### Exercise brief
Please restate the listing that follows without changing anything.

_ _ _ _ _

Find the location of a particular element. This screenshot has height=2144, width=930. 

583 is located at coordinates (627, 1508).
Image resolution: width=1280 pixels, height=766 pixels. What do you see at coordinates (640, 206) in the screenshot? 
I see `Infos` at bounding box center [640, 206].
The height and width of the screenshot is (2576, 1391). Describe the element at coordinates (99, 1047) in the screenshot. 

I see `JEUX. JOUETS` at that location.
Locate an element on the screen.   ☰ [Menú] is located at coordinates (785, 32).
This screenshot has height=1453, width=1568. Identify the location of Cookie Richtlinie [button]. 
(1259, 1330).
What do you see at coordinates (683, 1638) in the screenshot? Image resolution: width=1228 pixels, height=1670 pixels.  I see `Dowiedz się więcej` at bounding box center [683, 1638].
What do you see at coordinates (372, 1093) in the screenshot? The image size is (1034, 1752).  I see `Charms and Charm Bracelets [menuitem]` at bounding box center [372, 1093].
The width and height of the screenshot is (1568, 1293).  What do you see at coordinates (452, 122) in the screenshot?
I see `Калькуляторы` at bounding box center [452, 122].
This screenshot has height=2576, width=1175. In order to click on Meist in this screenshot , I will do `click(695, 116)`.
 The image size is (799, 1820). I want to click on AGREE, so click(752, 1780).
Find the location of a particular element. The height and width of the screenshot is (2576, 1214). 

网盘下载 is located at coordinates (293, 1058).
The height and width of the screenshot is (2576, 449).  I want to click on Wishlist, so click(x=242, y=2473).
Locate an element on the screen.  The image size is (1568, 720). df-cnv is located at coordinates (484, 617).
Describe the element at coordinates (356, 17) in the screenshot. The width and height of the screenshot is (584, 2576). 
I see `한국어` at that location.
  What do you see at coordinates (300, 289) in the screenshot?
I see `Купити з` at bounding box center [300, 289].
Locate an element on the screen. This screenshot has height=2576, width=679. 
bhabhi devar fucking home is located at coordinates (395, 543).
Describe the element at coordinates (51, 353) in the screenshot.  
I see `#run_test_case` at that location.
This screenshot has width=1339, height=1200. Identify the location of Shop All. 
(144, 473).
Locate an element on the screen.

_ _ _ _ _

### Task answer
Find the location of a particular element. This screenshot has height=2144, width=930. 

583 is located at coordinates (627, 1508).
Image resolution: width=1280 pixels, height=766 pixels. What do you see at coordinates (640, 206) in the screenshot? 
I see `Infos` at bounding box center [640, 206].
The height and width of the screenshot is (2576, 1391). Describe the element at coordinates (99, 1047) in the screenshot. 

I see `JEUX. JOUETS` at that location.
Locate an element on the screen.   ☰ [Menú] is located at coordinates (785, 32).
This screenshot has height=1453, width=1568. Identify the location of Cookie Richtlinie [button]. 
(1259, 1330).
What do you see at coordinates (683, 1638) in the screenshot? Image resolution: width=1228 pixels, height=1670 pixels.  I see `Dowiedz się więcej` at bounding box center [683, 1638].
What do you see at coordinates (372, 1093) in the screenshot? The image size is (1034, 1752).  I see `Charms and Charm Bracelets [menuitem]` at bounding box center [372, 1093].
The width and height of the screenshot is (1568, 1293).  What do you see at coordinates (452, 122) in the screenshot?
I see `Калькуляторы` at bounding box center [452, 122].
This screenshot has height=2576, width=1175. In order to click on Meist in this screenshot , I will do `click(695, 116)`.
 The image size is (799, 1820). I want to click on AGREE, so click(752, 1780).
Find the location of a particular element. The height and width of the screenshot is (2576, 1214). 

网盘下载 is located at coordinates (293, 1058).
The height and width of the screenshot is (2576, 449).  I want to click on Wishlist, so click(x=242, y=2473).
Locate an element on the screen.  The image size is (1568, 720). df-cnv is located at coordinates (484, 617).
Describe the element at coordinates (356, 17) in the screenshot. The width and height of the screenshot is (584, 2576). 
I see `한국어` at that location.
  What do you see at coordinates (300, 289) in the screenshot?
I see `Купити з` at bounding box center [300, 289].
Locate an element on the screen. This screenshot has height=2576, width=679. 
bhabhi devar fucking home is located at coordinates (395, 543).
Describe the element at coordinates (51, 353) in the screenshot.  
I see `#run_test_case` at that location.
This screenshot has width=1339, height=1200. Identify the location of Shop All. 
(144, 473).
Locate an element on the screen.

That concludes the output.